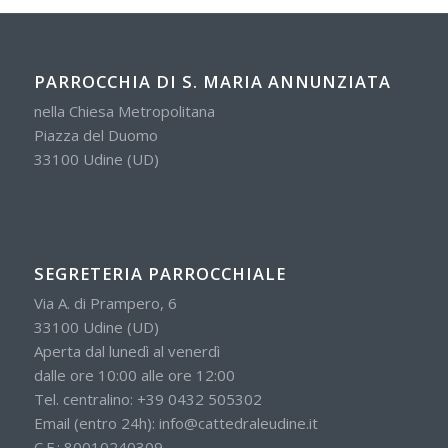
PARROCCHIA DI S. MARIA ANNUNZIATA
nella Chiesa Metropolitana
Piazza del Duomo
33100 Udine (UD)
SEGRETERIA PARROCCHIALE
Via A. di Prampero, 6
33100 Udine (UD)
Aperta dal lunedì al venerdì
dalle ore 10:00 alle ore 12:00
Tel. centralino:
+39 0432 505302
Email (entro 24h):
info@cattedraleudine.it
C.F.: 80010240309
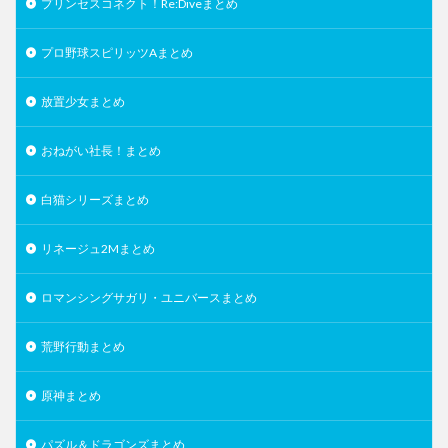
プリンセスコネクト！Re:Diveまとめ
プロ野球スピリッツAまとめ
放置少女まとめ
おねがい社長！まとめ
白猫シリーズまとめ
リネージュ2Mまとめ
ロマンシングサガリ・ユニバースまとめ
荒野行動まとめ
原神まとめ
パズル＆ドラゴンズまとめ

+ + + +

### Requirement
Once you find the line containing "info@cattedraleudine.it", transcribe it and each line after it to the end of the records exactly, and leave out the pictures.

### Final answer
info@cattedraleudine.it
C.F.: 80010240309
プリンセスコネクト！Re:Diveまとめ
プロ野球スピリッツAまとめ
放置少女まとめ
おねがい社長！まとめ
白猫シリーズまとめ
リネージュ2Mまとめ
ロマンシングサガリ・ユニバースまとめ
荒野行動まとめ
原神まとめ
パズル＆ドラゴンズまとめ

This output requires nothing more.